Çok yakın bir geçmişte kapatılmasına rağmen yukarıda saydığımız gelişmelerin neticesinde bugün ortada maalesef bir Heybeliada Sanatoryumu arşivi yoktur. Hasta dosyaları, resmî belgeler, tıbbi tetkikler, raporlar ve çeşitli evrakın taşınması ve yangından sonra bile sanatoryumunun kuytu köşelerinde bir yerlerde kurtlanmaya, çürümeye terk edilmesi akıl almaz bir durumdur.

Binlerce kitap ve süreli yayının ayrıntılarıyla listelendiği sanatoryum kütüphane kataloğunda, sadece 1935-1973 arası dönemde kütüphaneye kaydedilen 5280 adet demirbaş yer almaktadır. Katalogda yer alan binlerce eserin bugün nerede ve kimlerin elinde olduğu da bilinmemektedir. Sadece tıbbi eserlerin değil, aynı zamanda hastaların okumak için de faydalandığı sanatoryum kütüphanesi şüphesiz bu listeden çok daha fazla sayıda eseri içeriyordu. Bir örnek olması açısından, Heybeliada‘da yaşayan ünlü romancı Hüseyin Rahmi Gürpınar’ın sanatoryuma bağışladığı romanları katalogda görmek mümkündür.
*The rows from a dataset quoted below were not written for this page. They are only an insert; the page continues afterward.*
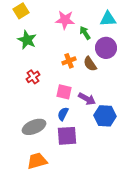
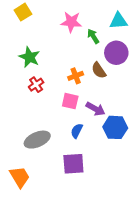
green star: (27, 40) -> (29, 57), moved
orange cross: (69, 61) -> (76, 76), moved
blue semicircle: (63, 114) -> (77, 131), moved
purple square: (67, 136) -> (73, 164), moved
orange trapezoid: (37, 161) -> (20, 177), moved, turned 75

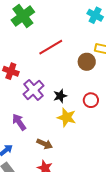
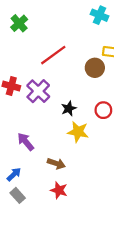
green cross: (23, 16) -> (19, 23), size x0.7
purple cross: (33, 90) -> (38, 91), moved

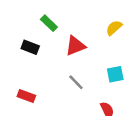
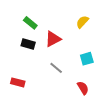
black rectangle: (30, 47) -> (28, 44), moved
Bu kitabı yeniden yayına hazırlamaya sevk eden, bizi bir araya getiren esas eserin yazarı Tevfik İsmail Gökçe’yi ve Heybeliada Sanatoryumu’na emeği geçen herkesi saygıyla anıyoruz.

Fatih Artvinli-Cem Hakan Başaran-Tuna Pektaş, Heybeliada, 2021

Doç. Dr Fatih Artvinli kimdir?
Artvin doğumlu. Yusufeli Sağlık Meslek Lisesi, Toplum Sağlığı Bölümü'nden mezun oldu. Lisans eğitimini, Marmara Üniversitesi Siyaset Bilimi ve Uluslararası İlişkiler Bölümü’nde, yüksek lisansını Yıldız Teknik Üniversitesi Siyaset Bilimi ve Uluslararası İlişkiler Bölümü’nde, doktora çalışmasını ise aynı üniversitenin Atatürk İlkeleri ve İnkılâp Tarihi Bölümü’nde tamamladı. Öğrenim hayatı boyunca aynı zamanda sağlık memuru olarak görev yapan Fatih Artvinli, psikiyatri tarihiyle ilgili doktora tezini yazdığı dönemde Bakırköy Prof. Dr. Mazhar Osman Ruh Sağlığı ve Sinir Hastalıkları Eğitim ve Araştırma Hastanesi’nde çalıştı. Burada, kurumun tarihini aydınlatmaya yönelik projelerde yer aldı. Doktora sonrası araştırmasını Fogarty Bursu ile Harvard Üniversitesi Tıp Fakültesi ve Boston Children’s Hospital’da yaptı. Halen Acıbadem Üniversitesi Tıp Fakültesi Tıp Tarihi ve Etik Anabilim Dalı’nda öğretim üyesidir. Tıp ve psikiyatri tarihçisi olarak sağlık ve sosyal bilimleri birleştirme, bir araya getirmeye çalışan Fatih Artvinli’nin History of Psychiatry, History of Neurosciences, Osmanlı Bilimi Araştırmaları gibi dergilerde yayımlanan makalelerinin yanı sıra yayımlanmış iki kitabı bulunmaktadır: 

Seraba Harcanmış Bir Ömür: Osman Bölükbaşı (Kitap Yayınevi, 2007) 

Delilik, Siyaset ve Toplum: Toptaşı Bimarhanesi (Boğaziçi Üniversitesi Yayınevi, 2013).